The changes in excitability in phrenic motoneurons of the cat which result from activity were studied by quantifying the electrical response of the nerve to testing stimuli delivered at intervals after preliminary conditioning stimuli. Conditioning and testing stimuli were variously applied to the inspiratory center in the medulla oblongata, the spinal respiratory pathways and antidromically to the phrenic nerve. The electrical response of the nerve was recorded oscillographically. A single shock, applied to the inspiratory center in the medulla oblongata led to the discharge of impulses over spinal respiratory pathways for periods of 30 m.sec. or more. If the stimulus was weak and applied during expiration, it caused few phrenic neurons to respond, but facilitated those neurons to subsequent shocks if they followed the first at intervals of less than 30 m.sec. A strong stimulus produced this same facilitation, but since it caused large numbers of phrenic neurons to respond, it initiated sub-normality in those neurons.

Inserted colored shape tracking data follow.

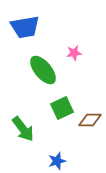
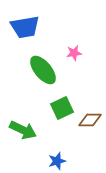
green arrow: moved 1 px down; rotated 28 degrees counterclockwise
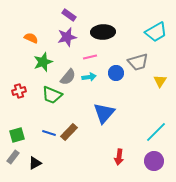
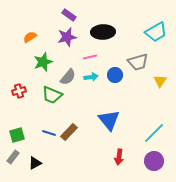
orange semicircle: moved 1 px left, 1 px up; rotated 56 degrees counterclockwise
blue circle: moved 1 px left, 2 px down
cyan arrow: moved 2 px right
blue triangle: moved 5 px right, 7 px down; rotated 20 degrees counterclockwise
cyan line: moved 2 px left, 1 px down
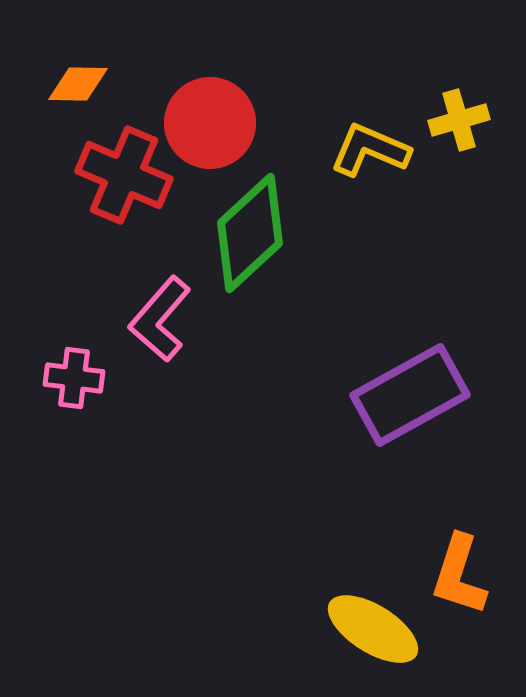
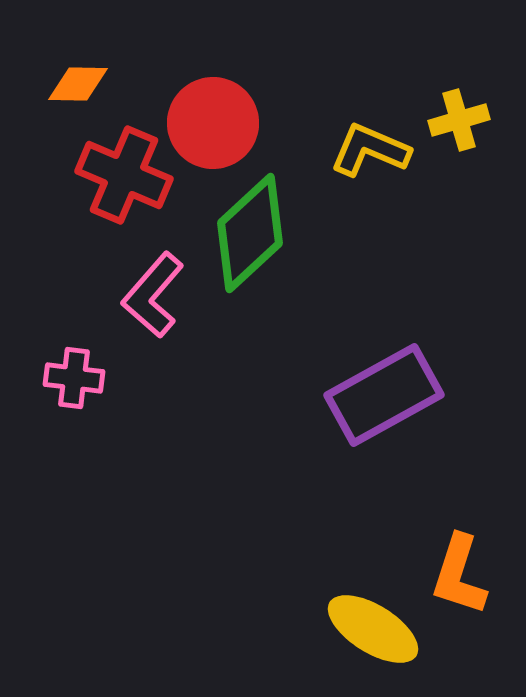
red circle: moved 3 px right
pink L-shape: moved 7 px left, 24 px up
purple rectangle: moved 26 px left
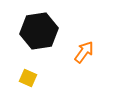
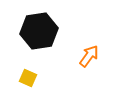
orange arrow: moved 5 px right, 4 px down
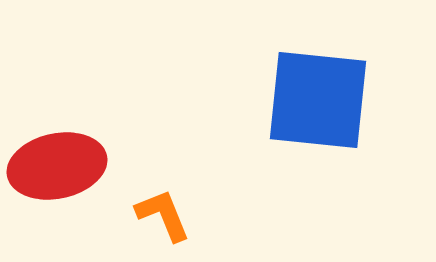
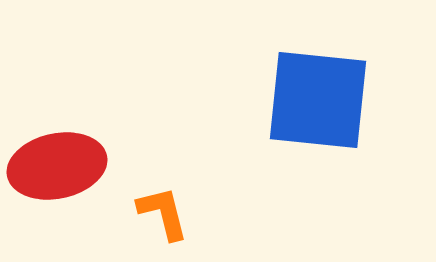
orange L-shape: moved 2 px up; rotated 8 degrees clockwise
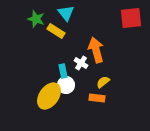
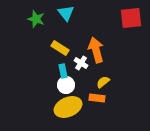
yellow rectangle: moved 4 px right, 17 px down
yellow ellipse: moved 19 px right, 11 px down; rotated 32 degrees clockwise
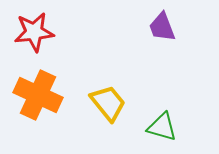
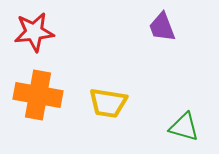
orange cross: rotated 15 degrees counterclockwise
yellow trapezoid: rotated 138 degrees clockwise
green triangle: moved 22 px right
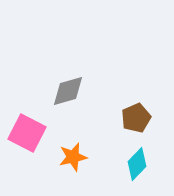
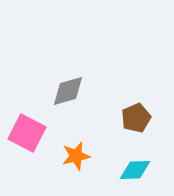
orange star: moved 3 px right, 1 px up
cyan diamond: moved 2 px left, 6 px down; rotated 44 degrees clockwise
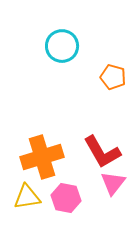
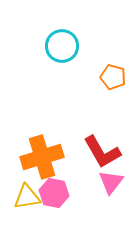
pink triangle: moved 2 px left, 1 px up
pink hexagon: moved 12 px left, 5 px up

For an initial period of 20 m.sec, the more short-lived facilitation outweighed sub-normality, but the latter dominated the picture during the succeeding 100 m.sec. Facilitation largely resulted from the continued delivery of impulses from center to moto-neuron as a result of delay pathways or reentry circuits within the center. Spinal interneuron repetitive activity plays a much less prominent role. Subnormality is mainly resident within the phrenic motoneurons. The repetitive discharge of phrenic neurons which characterizes normal inspiratory activity may be explained in terms of a balance between the degree of excitation of those neurons and their rates of recovery of excitability.